Ağrı ve Suffering Arasındaki Fark: Ağrı Üzerinde Suffering Tartışılan

Anonim

Ağrı ve Sükunet arasındaki farkın ve farkına inanmamız şarttır. Ağrı ve ıstırap hayatımızın ayrılmaz bir parçası ve biz ikisinin bir ve aynı şey olduğuna inanmaya şart koşuyoruz. Aslında, çoğu kelimeyi aynı nefeste kullanıyorlardı sanki. Ateş ve acı dünyanın her yerinde varlığı ateistler Tanrı'nın var olmadığını söylüyor. Bununla birlikte, acının ve ıstırabın varlığı nedeniyle Tanrı'nın varlığını inkar etmek bu problemleri ortadan kaldırmaz. Bu soruyu cevaplamaya çalışmayacağız, ancak acıyı ve bize acı çektiğini ayırt etmeye çalışacağız.

Pain

Baş ağrısı yaşıyorsanız, açıkçası biraz acı çekiyorsunuz demektir. Baş ağrısı ya da başın ağrısı, insanların doktora başvurmalarına neden olan bir numaralı nedendir. İnsanlar bu ağrılardan kurtulmak için OTC ilaçlarını ve doktorlar tarafından verilen ilaçları alır. Bu ağrılar, kronikleştiklerinde, insanların hayatlarının her alanını etkilemeye başladıkları için fizyolojik kalmazlar. Acı çekmenin kaçınılmaz olduğunu söyleyen bir Budist var, ancak acı isteğe bağlıdır. Sanki ağrımız duygularımızı, ilişkilerimizi, çalışmalarımızı ve bizi psikolojik yönden üzdüğümüz becerilerini etkilemeye başlıyor.

Suffering

Tabii ki, insanlar çok acı çektiğinde acı çekiyorlar. Bununla birlikte, herhangi bir bedensel ağrı olmadan acı çekmek, acıyı hissetmek ama hiç acı çekmek mümkün değildir. Bazıları bize hakaret ediyor ya da bir kere hislerimize zarar verecek şeyler söylüyor ve gelmek için uzun süre acı çekmeye devam ediyoruz. Hiçbir acı hissetmiyoruz, ancak duygusal ve psikolojik sıkıntılar yaşıyoruz. Ancak hayatta ilerlerseniz ve başkalarının sizin hakkınızda ne düşündüğünü düşünmüyorsanız, bagajınızı omzunuza koyarsanız olandan daha az acı çekersiniz.

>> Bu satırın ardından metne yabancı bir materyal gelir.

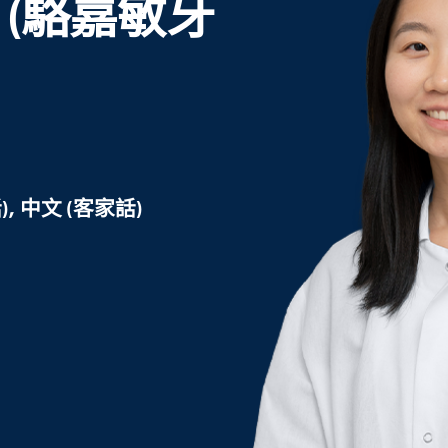
DDS (駱嘉敏牙
)
中文 (客家話)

Eğer hastanede bir kanser koğuşuna girerseniz, hepsi kanser hastası olduğu için birçok insanı acı çekmiş bulursunuz. Ancak ellerinizde küçük ve güzel bir köpek taşıyorsanız, hastaların birçoğu kendini daha iyi hissetmeye başlar ve gerçekten acı çekmez. Hâlâ acı çekiyorlar ama acı çekmiyorlar.

Hepimizin hatırlaması gereken şeylerden biri, Pavlov'un şartlandırma deneylerinde bahsedilen köpekler değiliz. Acı çektiğimizde acı çekersek, uyarılara cevap vermek için şartlandırılmış meşhur köpek gibi davranırız. İnsanın duygularını düşünme ve kontrol etme potansiyeline sahip olduğumuz gibi. Acı çekme düşüncelerimizin bir sonucudur ve farklı bir şekilde düşünme yeteneğini geliştirirsek acı bize sürekli acı çekmez.

Özet

Ağrı kaçınılmaz; acı isteğe bağlıdır.Bu, aydınlanmış adamların neden acı çekmediğini bize söyleyen bir deyiş. Diğer ölümlüler gibi acıları da vardır, ancak düşüncelerini acı çektiğinde farklı duygulara sahip olacak şekilde şart koşarlar. Aynı fiziksel veya zihinsel diğer ağrı türleri için de geçerlidir. Ağrı, kanser hastaları için kaçınılmazdır, ancak acı her zaman acıya odaklanmak yerine yaşamdaki güzel şeyleri düşünerek onları hafifletebilir.